Öyle günlerden geçiyoruz ki minicik bebeklerin masum kadınların katledildiği insanlığın yok oluşunu sessizce izlediğimiz göz yaşlarımızı içimize hapsettiğimiz toz duman bombaların esir aldığı DÜNYA'da yaşıyoruz.
Şems'in söylediği gibi "Gönül yıkana uyku haram olmalıydı, gönlü yıkılana" masum minik bebeklere değil.
Hızla değişen dünya koşulları acının acıdan utandığı günleri getirdi.
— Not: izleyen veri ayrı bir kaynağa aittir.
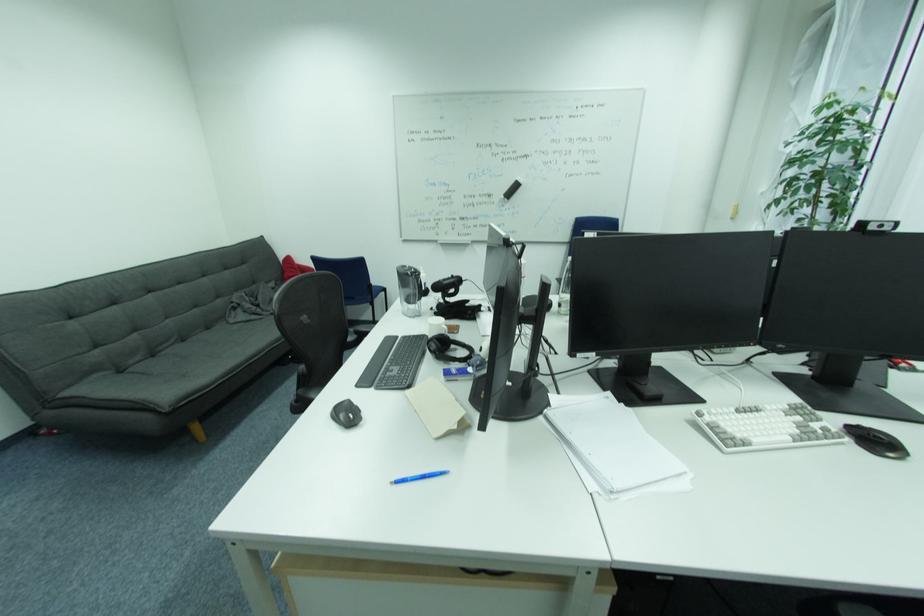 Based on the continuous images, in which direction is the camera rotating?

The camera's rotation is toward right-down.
Annenizin kokusunu doyasıya çekecekken içinize ve babanızın kollarında güvenle büyüyecekken süt kokunuz; ağlatmaya kıyamamışken soğuk taşlara bastırmamışken, en güvenli mekan eviniz çatınızın altı zannederken, oyuncaklarınız yaşarken hem de, çevrenizdeki tüm canlılara merhametli ve adil olun derken hayatın güzelliğini belleklerinize kazımaya çalışırken iyiliği paylaşımı size aktarmakla yükümlü iken üstelik, hayatlarınızın kahramanı kendiniz olacakken o kelimeyi kulaklarınız duymamışken diliniz söylememişken
SAVAŞ denen illeti dünyadan yok edecekken belki de, hayatlarınızın kahramanı kendiniz olacakken yok edişi kahramanlık sayanlara ölüme susayanlara BARIŞI öğretecekken belki de
Soğuk toprağa düşmeseydi bedeniniz sıcak bir çorba uzatacakken dünyaya belkide.
Ateş gözlerine baksaydı utanır mıydı sence.
Ah çocuk bilesin ki, denizde balık ağaçta kuş utandı, gökte yıldız karardı ay çıkmadı şarkılar utandı çığlığına.
BARIŞ utandı.
SAVAŞ neye yenildiğini anlamadı bile.